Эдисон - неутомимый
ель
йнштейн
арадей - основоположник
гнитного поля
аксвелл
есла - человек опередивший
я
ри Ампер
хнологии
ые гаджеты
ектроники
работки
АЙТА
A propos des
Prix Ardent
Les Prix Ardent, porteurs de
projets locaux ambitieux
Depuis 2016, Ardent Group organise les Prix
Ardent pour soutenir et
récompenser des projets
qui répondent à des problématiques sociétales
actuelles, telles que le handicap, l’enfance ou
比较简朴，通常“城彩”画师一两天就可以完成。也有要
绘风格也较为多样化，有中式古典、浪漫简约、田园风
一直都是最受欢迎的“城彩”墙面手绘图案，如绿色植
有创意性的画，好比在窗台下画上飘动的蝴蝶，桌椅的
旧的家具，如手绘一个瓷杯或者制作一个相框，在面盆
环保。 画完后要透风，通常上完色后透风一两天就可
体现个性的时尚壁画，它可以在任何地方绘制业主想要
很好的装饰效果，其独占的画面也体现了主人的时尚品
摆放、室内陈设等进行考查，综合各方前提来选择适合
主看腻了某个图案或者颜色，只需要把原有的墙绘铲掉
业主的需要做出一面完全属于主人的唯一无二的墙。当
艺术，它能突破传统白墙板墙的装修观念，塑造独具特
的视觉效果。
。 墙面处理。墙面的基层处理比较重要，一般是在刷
+---+
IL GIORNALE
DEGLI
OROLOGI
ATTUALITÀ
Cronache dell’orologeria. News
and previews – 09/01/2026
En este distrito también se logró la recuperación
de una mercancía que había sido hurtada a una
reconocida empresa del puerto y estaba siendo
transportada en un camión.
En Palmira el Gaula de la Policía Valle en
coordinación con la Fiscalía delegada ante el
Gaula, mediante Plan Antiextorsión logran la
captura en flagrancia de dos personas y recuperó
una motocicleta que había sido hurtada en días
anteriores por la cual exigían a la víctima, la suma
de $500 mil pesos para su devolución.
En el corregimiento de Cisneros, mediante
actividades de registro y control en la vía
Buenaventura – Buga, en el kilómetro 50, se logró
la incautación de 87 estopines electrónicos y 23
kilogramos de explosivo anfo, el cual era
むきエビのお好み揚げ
+---+
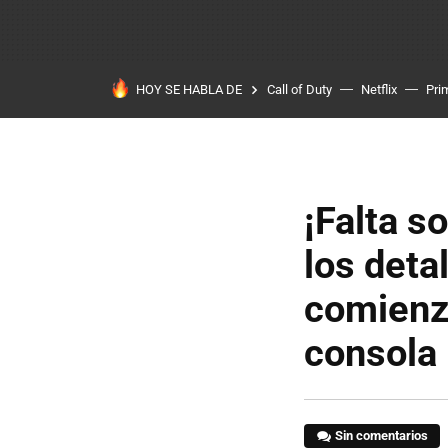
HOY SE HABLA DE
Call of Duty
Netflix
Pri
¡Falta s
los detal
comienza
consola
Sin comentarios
+---+
TASK
Look through the entries above and report each line where the string "había" occurs.

ANSWER TO THIS TASK
de una mercancía que había sido hurtada a una
una motocicleta que había sido hurtada en días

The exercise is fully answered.